Data extracted from a collection
___
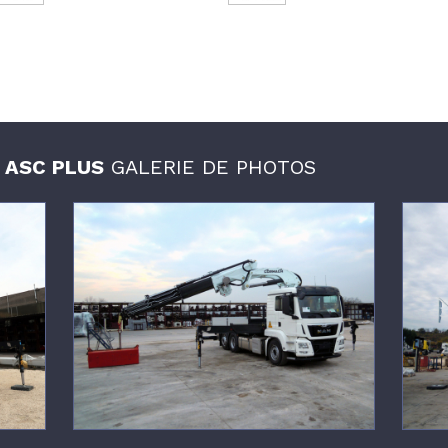
E ASC PLUS
GALERIE DE PHOTOS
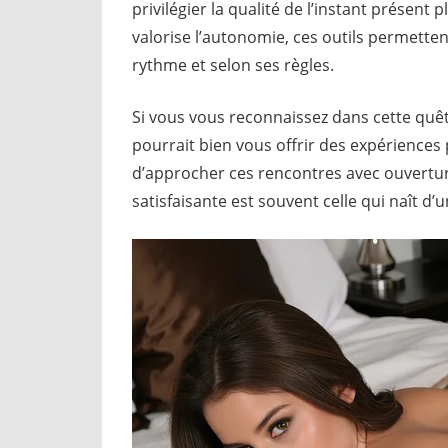
privilégier la qualité de l’instant présent
valorise l’autonomie, ces outils permetten
rythme et selon ses règles.
Si vous vous reconnaissez dans cette quête
pourrait bien vous offrir des expériences 
d’approcher ces rencontres avec ouverture 
satisfaisante est souvent celle qui naît d’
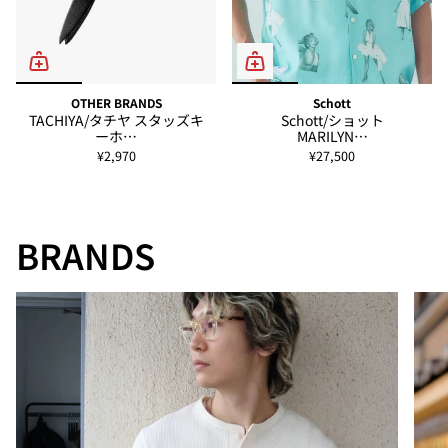
OTHER BRANDS
Schott
TACHIYA/タチヤ スタッズキ
Schott/ショット
ーホ…
MARILYN…
¥2,970
¥27,500
BRANDS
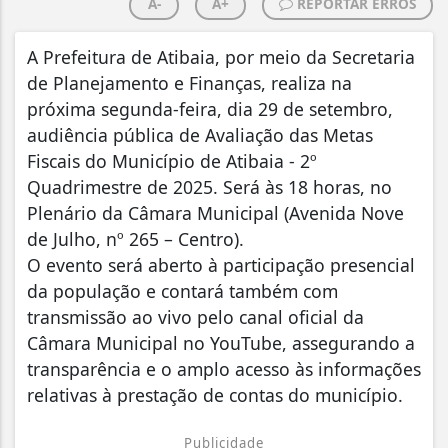
A-
A+
REPORTAR ERROS
A Prefeitura de Atibaia, por meio da Secretaria
de Planejamento e Finanças, realiza na
próxima segunda-feira, dia 29 de setembro,
audiência pública de Avaliação das Metas
Fiscais do Município de Atibaia - 2º
Quadrimestre de 2025. Será às 18 horas, no
Plenário da Câmara Municipal (Avenida Nove
de Julho, nº 265 – Centro).
O evento será aberto à participação presencial
da população e contará também com
transmissão ao vivo pelo canal oficial da
Câmara Municipal no YouTube, assegurando a
transparência e o amplo acesso às informações
relativas à prestação de contas do município.
Publicidade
___
Beginning with the line that holds "Câmara Municipal no YouTube, assegurando a", copy the entries exactly to their last line, and leave out every earlier line.

* _RESULT_:
Câmara Municipal no YouTube, assegurando a
transparência e o amplo acesso às informações
relativas à prestação de contas do município.
Publicidade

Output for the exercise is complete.